**Assignment**
The expected answer is the set of lines in the data below between the line holding "Der erste Schritt" and the line holding "müssen auch die Namen und Adressen Ihrer", inclusive, written out exactly.

**Exercise data**

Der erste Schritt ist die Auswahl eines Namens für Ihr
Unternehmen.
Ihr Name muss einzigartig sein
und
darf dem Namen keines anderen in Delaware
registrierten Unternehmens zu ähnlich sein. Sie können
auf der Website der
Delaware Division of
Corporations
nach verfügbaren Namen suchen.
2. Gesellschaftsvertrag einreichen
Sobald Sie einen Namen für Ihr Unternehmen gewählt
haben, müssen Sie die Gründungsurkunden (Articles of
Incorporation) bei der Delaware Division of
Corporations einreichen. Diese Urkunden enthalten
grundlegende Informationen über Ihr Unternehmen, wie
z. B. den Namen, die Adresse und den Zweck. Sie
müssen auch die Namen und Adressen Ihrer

* * *

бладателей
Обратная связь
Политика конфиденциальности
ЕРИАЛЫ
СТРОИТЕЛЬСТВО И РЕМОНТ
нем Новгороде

---

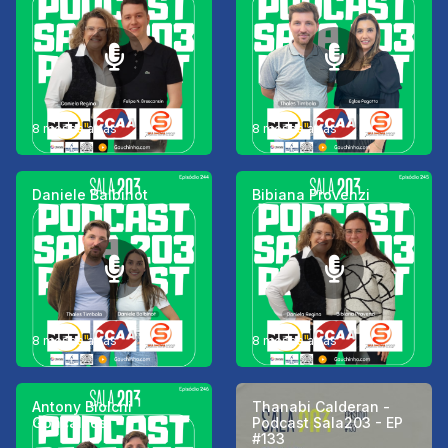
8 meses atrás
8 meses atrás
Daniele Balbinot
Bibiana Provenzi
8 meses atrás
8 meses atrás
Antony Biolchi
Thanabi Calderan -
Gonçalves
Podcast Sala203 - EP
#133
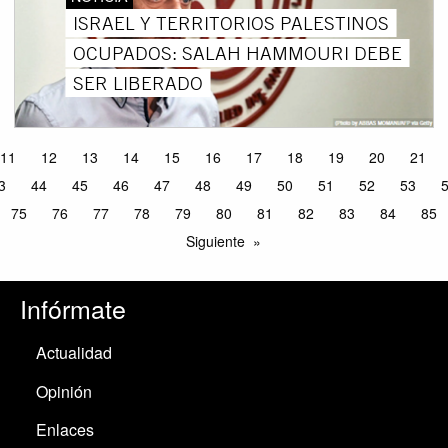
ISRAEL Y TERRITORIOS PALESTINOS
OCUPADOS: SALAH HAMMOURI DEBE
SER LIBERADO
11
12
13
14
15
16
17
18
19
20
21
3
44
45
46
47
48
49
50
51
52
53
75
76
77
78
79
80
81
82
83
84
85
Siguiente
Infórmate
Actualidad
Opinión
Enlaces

**Result of this task**
Der erste Schritt ist die Auswahl eines Namens für Ihr
Unternehmen.
Ihr Name muss einzigartig sein
und
darf dem Namen keines anderen in Delaware
registrierten Unternehmens zu ähnlich sein. Sie können
auf der Website der
Delaware Division of
Corporations
nach verfügbaren Namen suchen.
2. Gesellschaftsvertrag einreichen
Sobald Sie einen Namen für Ihr Unternehmen gewählt
haben, müssen Sie die Gründungsurkunden (Articles of
Incorporation) bei der Delaware Division of
Corporations einreichen. Diese Urkunden enthalten
grundlegende Informationen über Ihr Unternehmen, wie
z. B. den Namen, die Adresse und den Zweck. Sie
müssen auch die Namen und Adressen Ihrer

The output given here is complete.